Yoichi Wada débuta en se penchant sur un point controversé de la politique online de Nintendo : l’éventuelle redéfinition du jeu en ligne. S. Iwata a exposé en effet sa vision qui s’appuie sur le fait que le jeu en réseau ne devrait s’établir qu’avec des personnes rencontrées dans la vraie vie. Dans cette optique, Iwata compte ouvrir des points d’accès WiFi gratuits, réservés à la DS pour l’instant, dans pas moins de mille magasins spécialisés au Japon ; sans compter que chaque joueur possède son propre accès à la maison.

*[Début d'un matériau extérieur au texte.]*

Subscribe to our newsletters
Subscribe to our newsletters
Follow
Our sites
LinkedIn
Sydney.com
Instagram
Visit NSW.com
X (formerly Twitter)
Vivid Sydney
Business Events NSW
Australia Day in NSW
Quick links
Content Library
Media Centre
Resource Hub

Bien que les perspectives du président de Nintendo n’ont pas été clairement délimitées (Animal Crossing DS ne devrait pas tenir compte de cette mesure), Wada applaudit ce mouvement : "Ceci donne l’impression d’entrelacer le monde virtuel et le monde réel". Mais cette vision devra être accompagnée par le soutien de nouvelles infrastructures et services : "les manières de rassembler une communauté seront complètement différentes, et les supports et les services devront changer en conséquence", mentionna Wada.

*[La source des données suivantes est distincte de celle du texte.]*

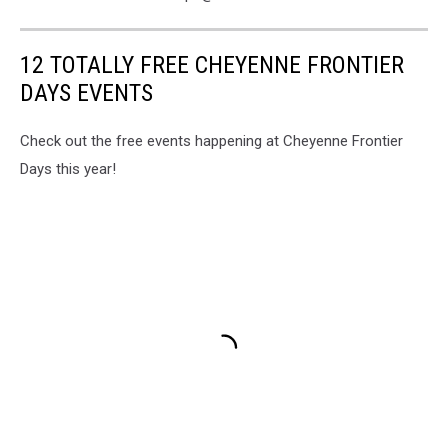
12 TOTALLY FREE CHEYENNE FRONTIER
DAYS EVENTS
Check out the free events happening at Cheyenne Frontier
Days this year!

Un soutien pour la Nintendo Revolution ?
Mais le plus intriguant vient des commentaires concernant la console next-gen du géant de Kyoto : la Revolution. Yoichi Wada a semble-t-il pris position en affirmant que : "ce qui alimenta notre intérêt est que la prochaine étape est d’ores et déjà préparée par la Revolution" et que : "il ne s’agit pas d’une simple portable, ni d’une simple console – c’est exactement tout ce qu’on attendait des deux, c’est la naissance d’une plateforme complètement nouvelle". Wada termina en adressant un mot d’encouragement : "A présent, nous devrons nous adapter au contenu que s’apprête à offrir Nintendo. Nous aimerions offrir notre aide." Alors, Square Enix et Nintendo main dans la main ?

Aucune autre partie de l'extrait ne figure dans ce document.